You can copy file from SharePoint Online by using Web activity to authenticate and grab access token from SPO, then passing to subsequent Copy activity to copy data with HTTP connector as source.

sharepoint copy file flow

  1. Follow the Prerequisites section to create AAD application and grant permission to SharePoint Online.

  2. Create a Web Activity to get the access token from SharePoint Online:

    • URL: https://accounts.accesscontrol.windows.net/[Tenant-ID]/tokens/OAuth/2. Replace the tenant ID.
    • Method: POST
    • Headers:
      • Content-Type: application/x-www-form-urlencoded
    • Body: grant_type=client_credentials&client_id=[Client-ID]@[Tenant-ID]&client_secret=[Client-Secret]&resource=00000003-0000-0ff1-ce00-000000000000/[Tenant-Name].sharepoint.com@[Tenant-ID]. Replace the client ID, client secret, tenant ID and tenant name.

    Caution

    Set the Secure Output option to true in Web activity to prevent the token value from being logged in plain text. Any further activities that consume this value should have their Secure Input option set to true.

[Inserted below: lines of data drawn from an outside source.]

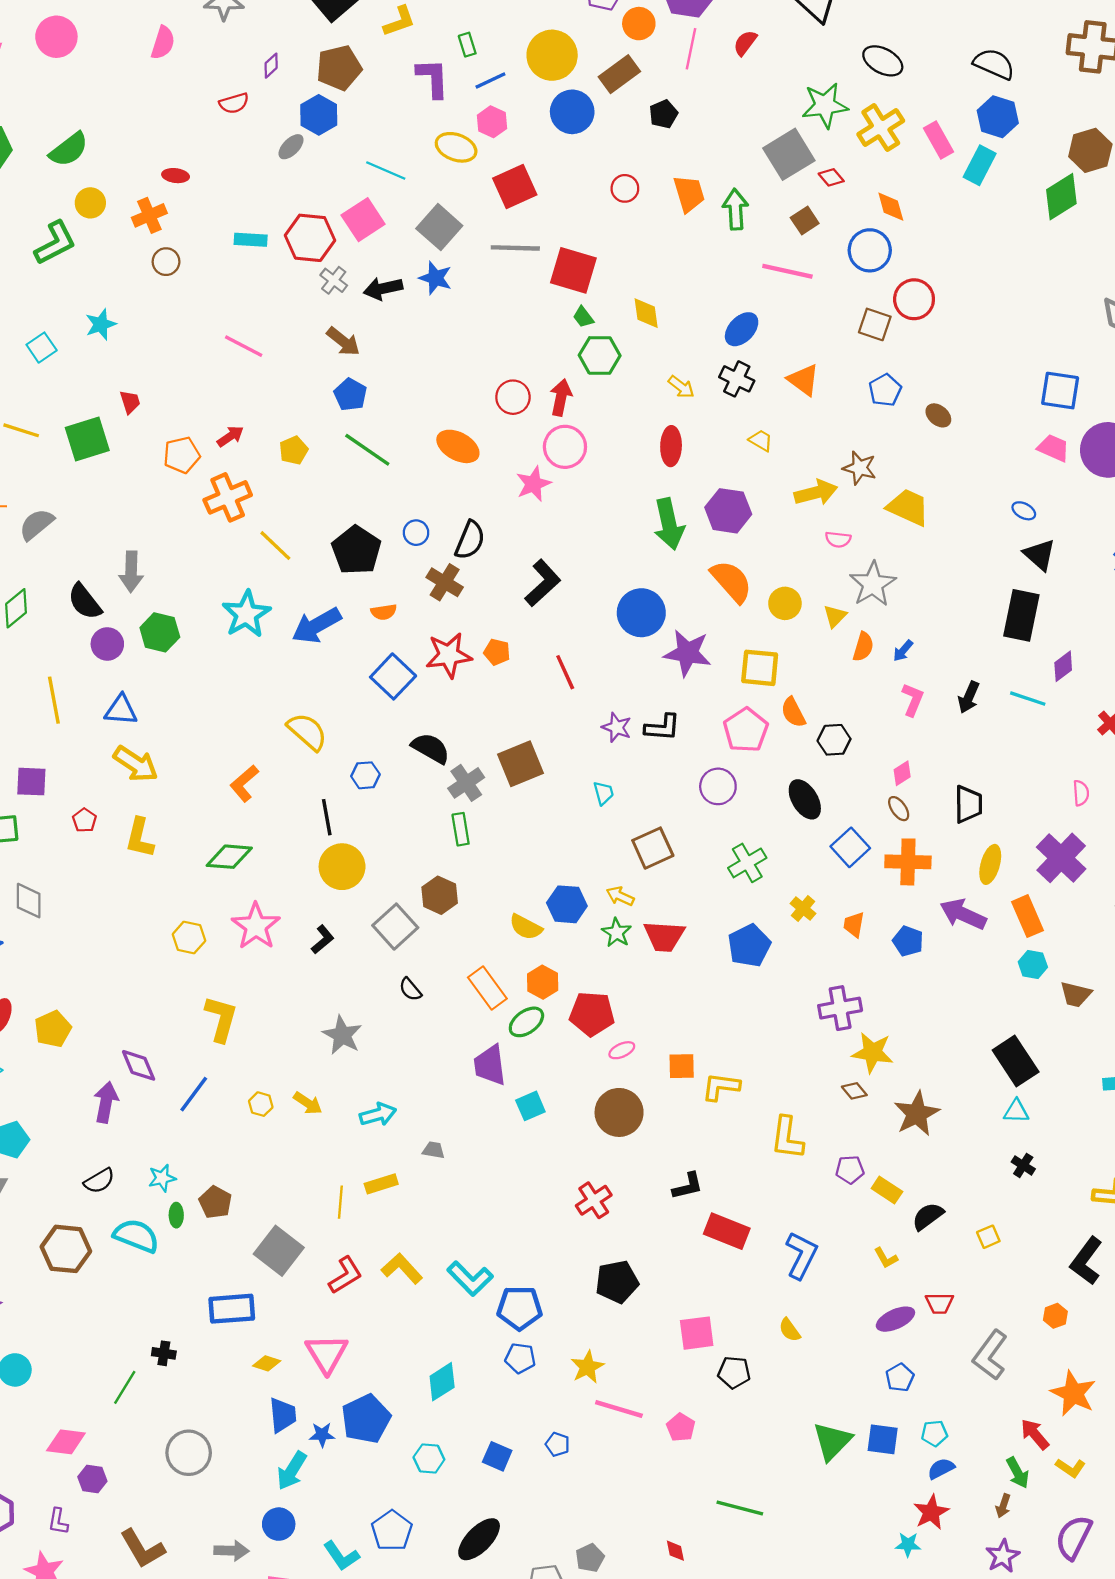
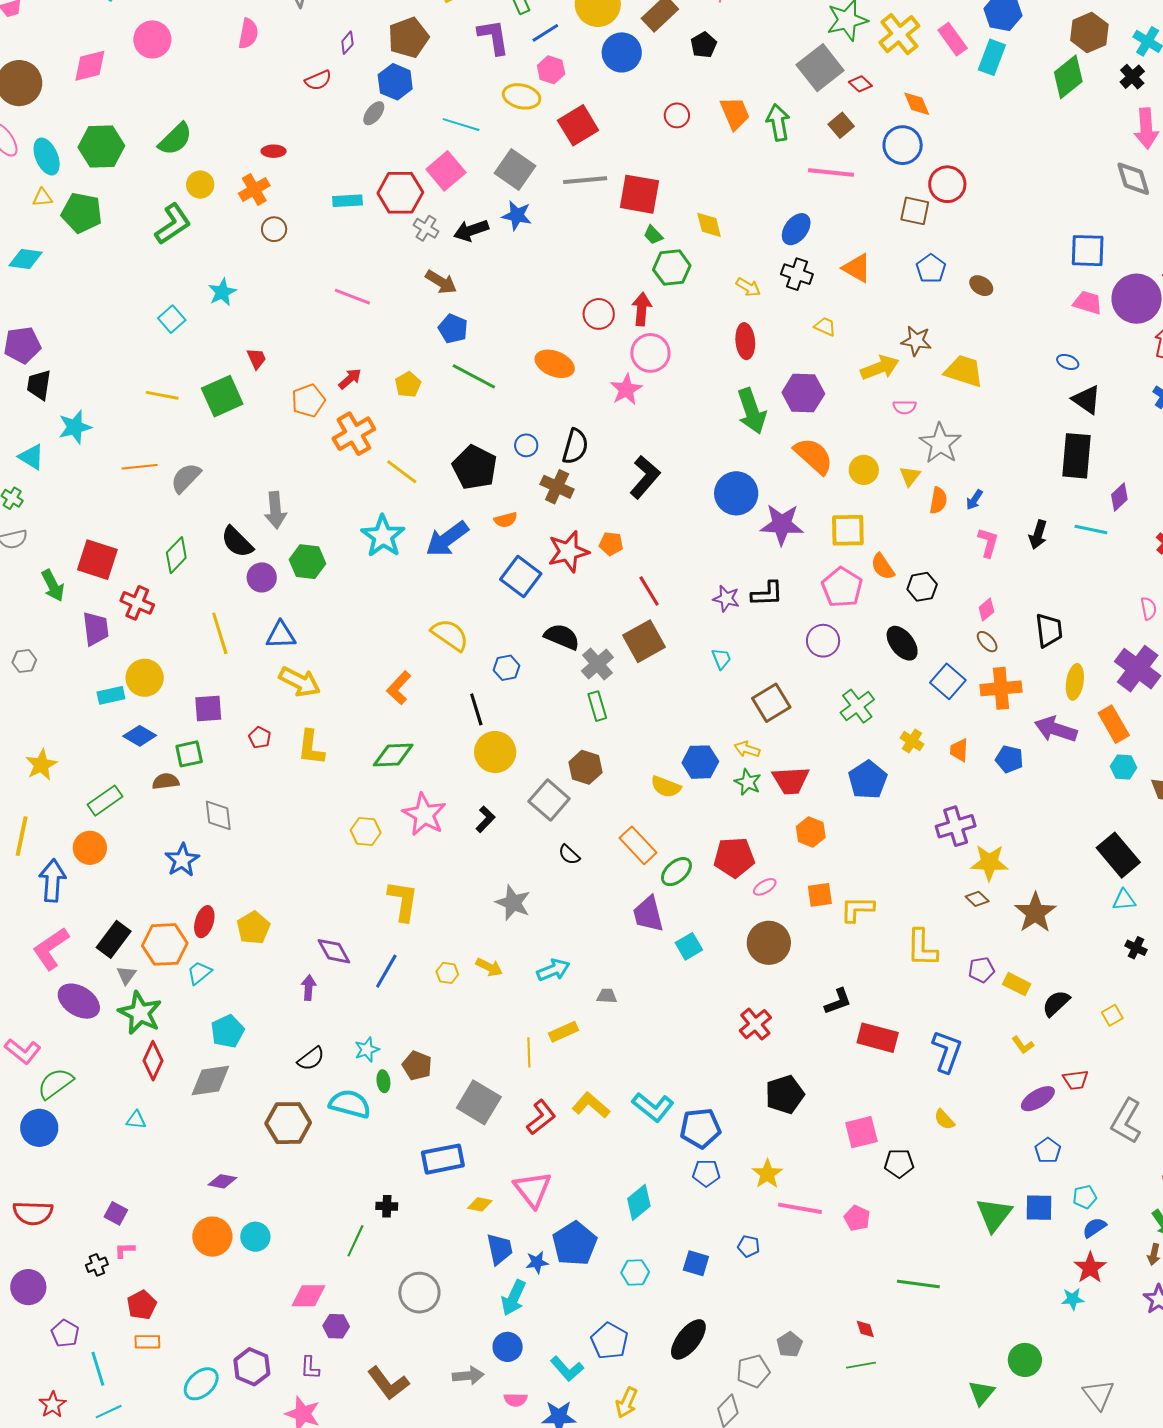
red line: (565, 672) -> (649, 591), moved
orange hexagon: (543, 982) -> (811, 832), moved
purple arrow: (106, 1102) -> (309, 988), size x0.7

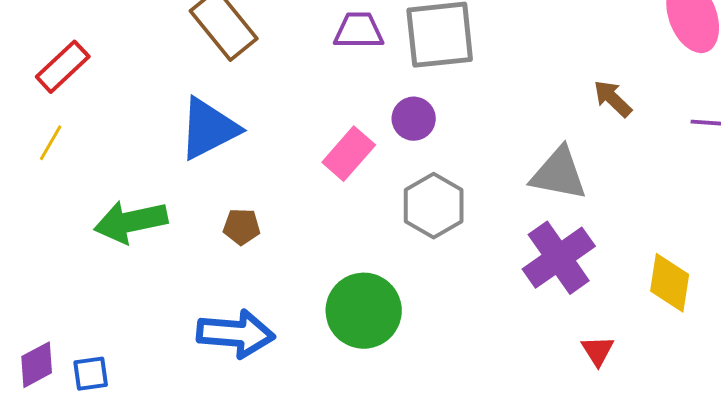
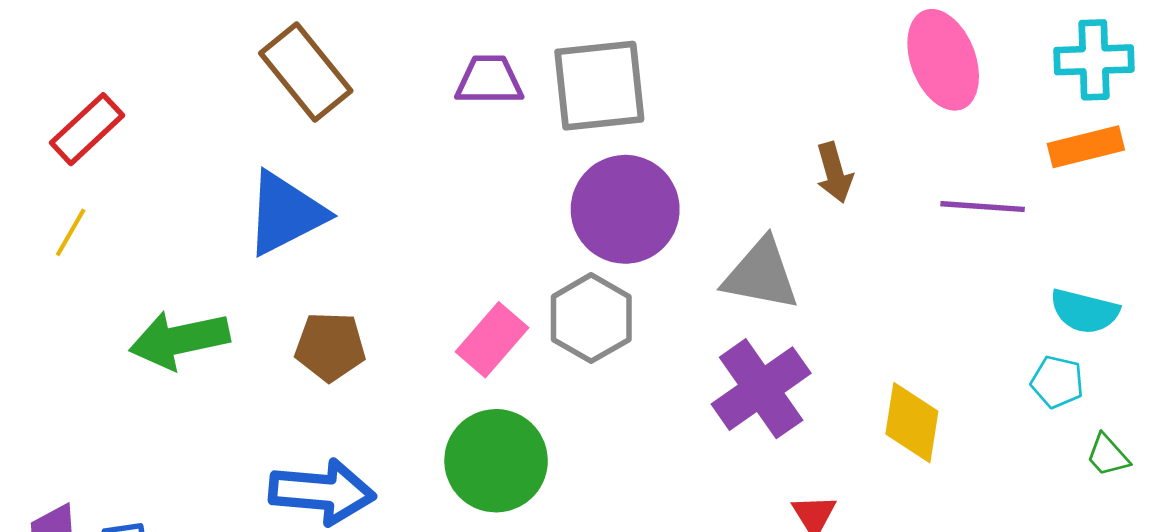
brown arrow: (613, 99) -> (834, 173), turned -150
purple circle: (414, 119) -> (625, 209), moved, size x1.8
pink rectangle: (349, 154) -> (492, 340), moved
brown pentagon: (242, 227) -> (330, 347), size x1.4

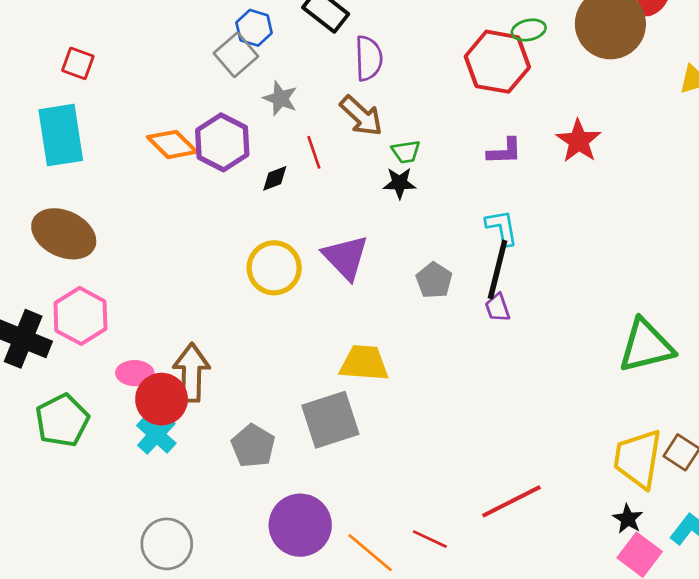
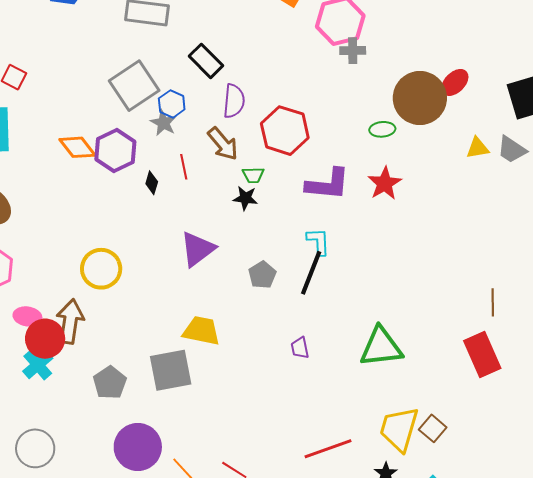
blue hexagon: (254, 28) -> (172, 104), moved
green ellipse: (529, 30) -> (382, 129), moved
gray square: (236, 55) -> (134, 86), size x1.5
red hexagon: (497, 62) -> (285, 131), moved
purple L-shape: (505, 151) -> (328, 184), size x1.6
black diamond: (275, 178) -> (152, 183), turned -60
purple triangle: (346, 257) -> (198, 249), turned 30
yellow circle: (274, 268) -> (101, 269), moved
purple trapezoid: (498, 308) -> (300, 348), moved
green triangle: (646, 346) -> (381, 347), moved
red line: (511, 501) -> (328, 449), moved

  3. Chain with a Copy activity with HTTP connector as source to copy SharePoint Online file content:

    • HTTP linked service:
      • Base URL: https://[site-url]/_api/web/GetFileByServerRelativeUrl('[relative-path-to-file]')/$value. Replace the site URL and relative path to file. Sample relative path to file as /sites/site2/Shared Documents/TestBook.xlsx.
      • Authentication type: Anonymous (to use the Bearer token configured in copy activity source later)
    • Dataset: choose the format you want. To copy file as-is, select "Binary" type.
    • Copy activity source:
      • Request method: GET
      • Additional header: use the following expression@{concat('Authorization: Bearer ', activity('<Web-activity-name>').output.access_token)}, which uses the Bearer token generated by the upstream Web activity as authorization header. Replace the Web activity name.
    • Configure the copy activity sink as usual.

Lookup activity properties

To learn details about the properties, check Lookup activity.

Next steps

For a list of data stores that Copy Activity supports as sources and sinks in Azure Data Factory, see Supported data stores and formats.